Bitcoin power consumption increased by 41% in one year
Despite the crypto market's capitalisation falling three times from its 2021-high and the appearance of energy-efficient ASICs, Bitcoin miners' power consumption has jumped 41% to 266 TWh in the past 12 months, according to estimates from the Bitcoin Mining Council (BMC). This represents 0.16% of the world's total electricity production and 0.10% of the world's hydrocarbon emissions.
Thanks to the introduction of new ASICs, the energy efficiency of mining has increased by 23% in one year and by 5,814% in the last eight years.
At the same time, the network's hashrate skyrocketed by 73% over the year and continues to grow. Last week, the one-off correction of 13.6% was the biggest in 2022. In other words, new equipment is being put into use at a drastic pace. And while some mining companies are struggling to make ends meet, others are buying up the latest ASICs at bargain prices (read more in "Who's behind Bitcoin's skyrocketing hashrate?").
Bitcoin isn't the only cryptocurrency that uses miners' work, but it does account for 99% of all calculations performed. The authors of the BMC report provided the following visual comparison:
Since the crypto economy's decline, some projects' bankruptcies, energy shortages in certain regions and the pending global recession haven't had a negative impact on Bitcoin mining, the risk of regulatory pressure is increasing. For example, some countries legalise crypto mining and impose an additional tax on the electricity used, while others simply ban it.
Even Greenpeace has launched a campaign against Bitcoin, calling to follow Ethereum and to "change the code, not the climate". The Blockchain Observatory (EUBOF), on the other hand, recommends that EU countries adopt measures to reduce power consumption by miners very soon.
If we compare the different industries in terms of energy costs, Bitcoin mining would fall between computer games and gold mining. When compared to the traditional financial sector, it uses 20 times fewer resources.

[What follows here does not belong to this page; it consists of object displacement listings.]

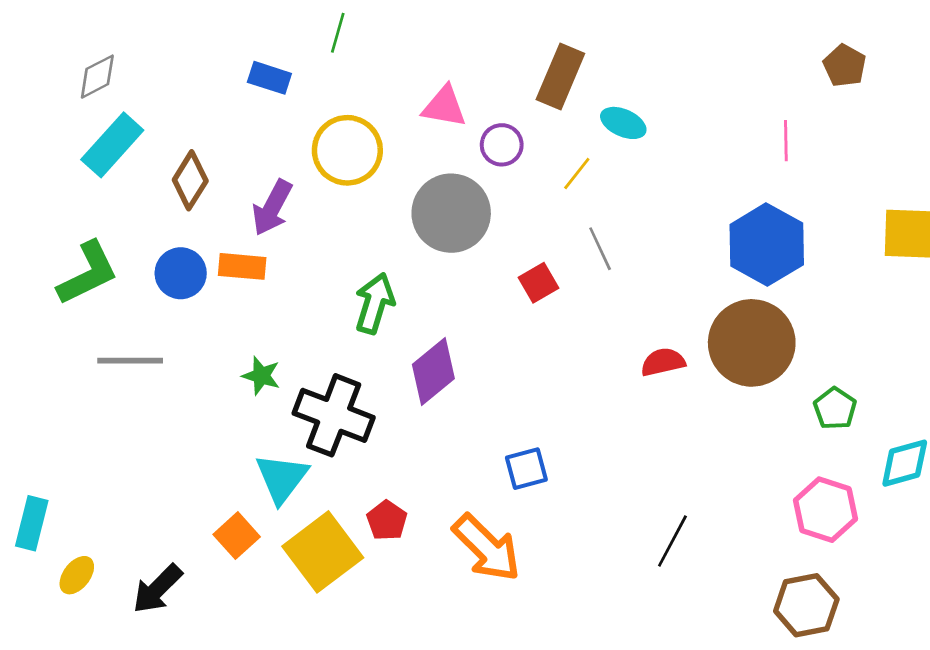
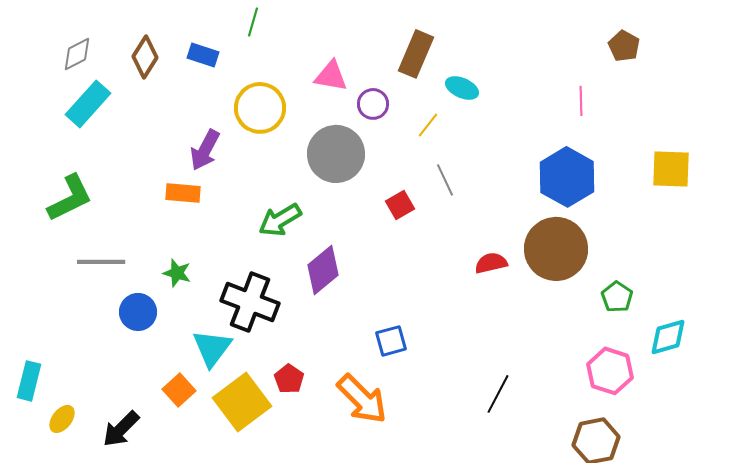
brown diamond: (190, 180) -> (145, 57), moved
blue circle: (181, 273) -> (138, 312), moved
green arrow: (375, 303) -> (280, 220), turned -138
green star: (261, 376) -> (177, 273), moved

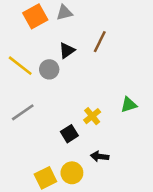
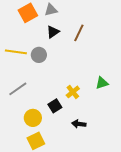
black triangle: (67, 50) -> (53, 32), moved
yellow line: (20, 66) -> (16, 52), turned -30
yellow circle: (72, 173) -> (33, 118), moved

In terms of energy consumption by various countries, mining has already overtaken Australia, Spain and Turkey, which seems rather alarming. But the world is still losing a large amount of energy that could completely cover the needs of miners. The University of Cambridge estimates the potential energy from worldwide flaring of associated petroleum gas at 688 TWh, which is 2.5 times the current demand of the crypto network.